▶ [TASK INPUTS]:
┌──
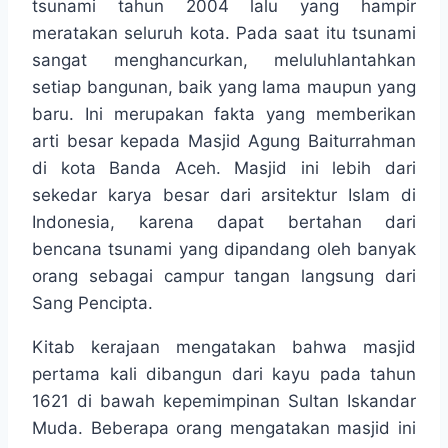
tsunami tahun 2004 lalu yang hampir
meratakan seluruh kota. Pada saat itu tsunami
sangat menghancurkan, meluluhlantahkan
setiap bangunan, baik yang lama maupun yang
baru. Ini merupakan fakta yang memberikan
arti besar kepada Masjid Agung Baiturrahman
di kota Banda Aceh. Masjid ini lebih dari
sekedar karya besar dari arsitektur Islam di
Indonesia, karena dapat bertahan dari
bencana tsunami yang dipandang oleh banyak
orang sebagai campur tangan langsung dari
Sang Pencipta.
Kitab kerajaan mengatakan bahwa masjid
pertama kali dibangun dari kayu pada tahun
1621 di bawah kepemimpinan Sultan Iskandar
Muda. Beberapa orang mengatakan masjid ini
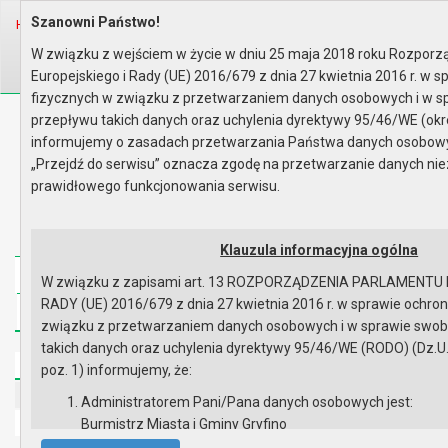
Wyszukaj na stronie:
Szanowni Państwo!
A
Home
Strona główna
A
A
W związku z wejściem w życie w dniu 25 maja 2018 roku Rozpor
Europejskiego i Rady (UE) 2016/679 z dnia 27 kwietnia 2016 r. w 
fizycznych w związku z przetwarzaniem danych osobowych i w 
przepływu takich danych oraz uchylenia dyrektywy 95/46/WE (okr
Biuletyn Informacji Publicznej
informujemy o zasadach przetwarzania Państwa danych osobowych
Urząd Miasta i Gminy w Gryfinie
„Przejdź do serwisu” oznacza zgodę na przetwarzanie danych ni
prawidłowego funkcjonowania serwisu.
Klauzula informacyjna ogólna
Strona główna
Mapa serwisu
Aktualności
W związku z zapisami art. 13 ROZPORZĄDZENIA PARLAMENTU
RADY (UE) 2016/679 z dnia 27 kwietnia 2016 r. w sprawie ochro
Redakcja
Instrukcja korzystania
Dostępność
związku z przetwarzaniem danych osobowych i w sprawie swo
takich danych oraz uchylenia dyrektywy 95/46/WE (RODO) (Dz.U.UE
Strona główna
poz. 1) informujemy, że:
UMiG - telefony wewnętrzne
Administratorem Pani/Pana danych osobowych jest:
Ochrona danych osobowych
Burmistrz Miasta i Gminy Gryfino
ul. 1 Maja 16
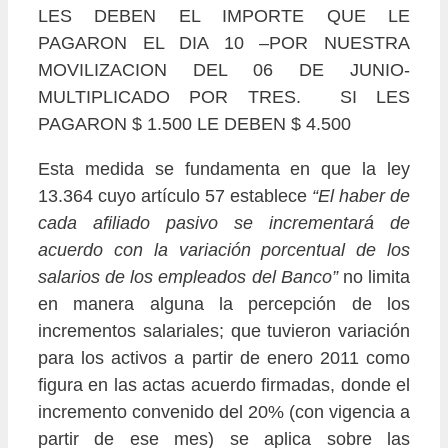
LES DEBEN EL IMPORTE QUE LE
PAGARON EL DIA 10 –POR NUESTRA
MOVILIZACION DEL 06 DE JUNIO-
MULTIPLICADO POR TRES. SI LES
PAGARON $ 1.500 LE DEBEN $ 4.500
Esta medida se fundamenta en que la ley
13.364 cuyo artículo 57 establece
“El haber de
cada afiliado pasivo
se incrementará de
acuerdo con la variación porcentual de los
salarios de los empleados del Banco”
no limita
en manera alguna la percepción de los
incrementos salariales; que tuvieron variación
para los activos a partir de enero 2011 como
figura en las actas acuerdo firmadas, donde el
incremento convenido del 20% (con vigencia a
partir de ese mes) se aplica sobre las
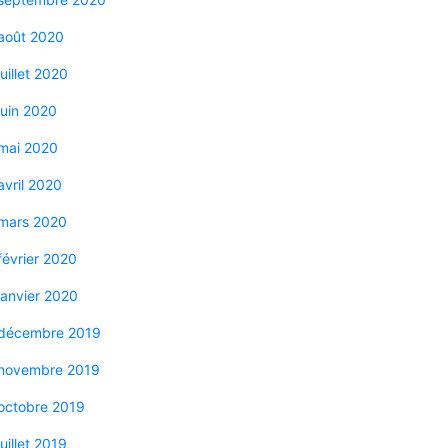
août 2020
juillet 2020
juin 2020
mai 2020
avril 2020
mars 2020
février 2020
janvier 2020
décembre 2019
novembre 2019
octobre 2019
juillet 2019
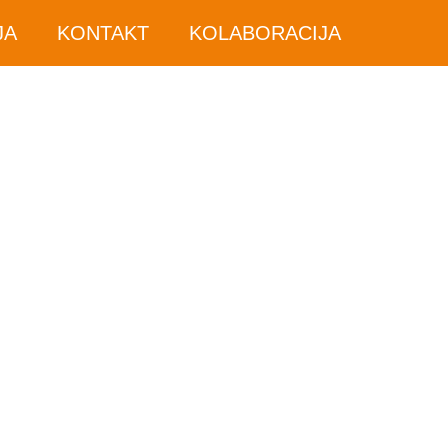
JA
KONTAKT
KOLABORACIJA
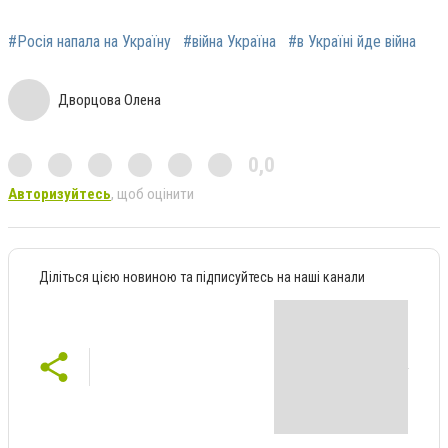
#Росія напала на Україну
#війна Україна
#в Україні йде війна
Дворцова Олена
0,0
Авторизуйтесь
, щоб оцінити
Діліться цією новиною та підписуйтесь на наші канали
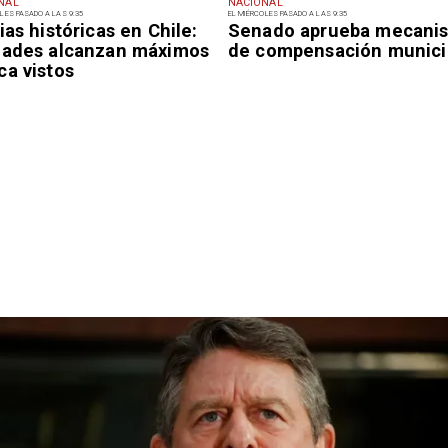
NAL
NACIONAL
LES PASADO A LAS 9:35
EL MIÉRCOLES PASADO A LAS 9:35
ias históricas en Chile:
Senado aprueba mecani
dades alcanzan máximos
de compensación munici
ca vistos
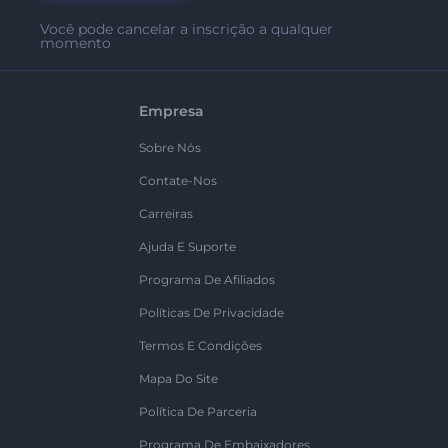
Você pode cancelar a inscrição a qualquer
momento
Empresa
Sobre Nós
Contate-Nos
Carreiras
Ajuda E Suporte
Programa De Afiliados
Políticas De Privacidade
Termos E Condições
Mapa Do Site
Política De Parceria
Programa De Embaixadores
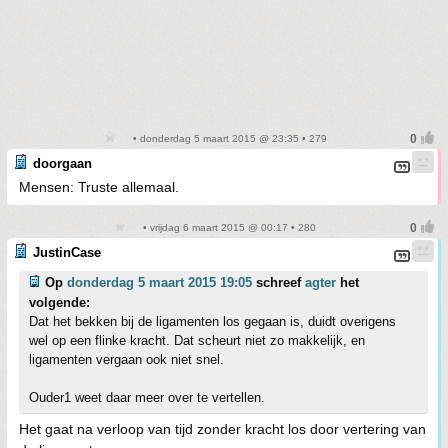
• donderdag 5 maart 2015 @ 23:35 • 279
doorgaan
Mensen: Truste allemaal.
• vrijdag 6 maart 2015 @ 00:17 • 280
JustinCase
Op
donderdag 5 maart 2015 19:05
schreef
agter
het
volgende:
Dat het bekken bij de ligamenten los gegaan is, duidt overigens
wel op een flinke kracht. Dat scheurt niet zo makkelijk, en
ligamenten vergaan ook niet snel.
Ouder1 weet daar meer over te vertellen.
Het gaat na verloop van tijd zonder kracht los door vertering van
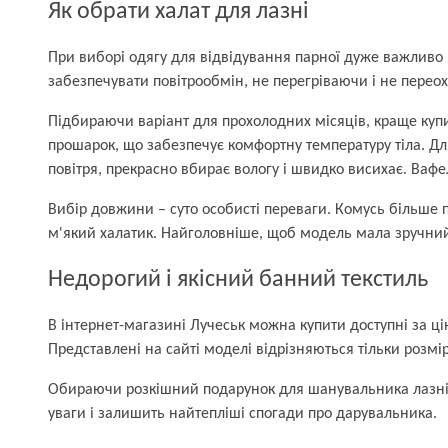
Як обрати халат для лазні
При виборі одягу для відвідування парної дуже важливо 
забезпечувати повітрообмін, не перегріваючи і не перео
Підбираючи варіант для прохолодних місяців, краще куп
прошарок, що забезпечує комфортну температуру тіла. Для
повітря, прекрасно вбирає вологу і швидко висихає. Ваф
Вибір довжини – суто особисті переваги. Комусь більше п
м'який халатик. Найголовніше, щоб модель мала зручний 
Недорогий і якісний банний текстиль
В інтернет-магазині Лучеськ можна купити доступні за цін
Представлені на сайті моделі відрізняються тільки розмі
Обираючи розкішний подарунок для шанувальника лазні а
уваги і залишить найтепліші спогади про дарувальника.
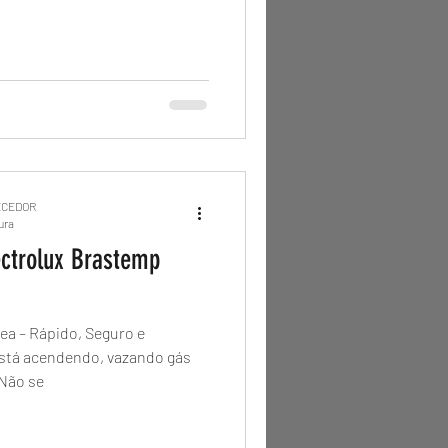
ECEDOR
tura
ectrolux Brastemp
ea – Rápido, Seguro e
Não se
└──
▶ [WORK INSTRUCTIONS]:
Only the lines from the one containing "Недорогий і якісний банний текстиль" through the end of the listing should be output, word for word and inclusive; keep pictures out.

▶ [ANSWER TO THIS PROBLEM]:
Недорогий і якісний банний текстиль
В інтернет-магазині Лучеськ можна купити доступні за цін
Представлені на сайті моделі відрізняються тільки розмі
Обираючи розкішний подарунок для шанувальника лазні а
уваги і залишить найтепліші спогади про дарувальника.
ECEDOR
tura
ectrolux Brastemp
ea – Rápido, Seguro e
Não se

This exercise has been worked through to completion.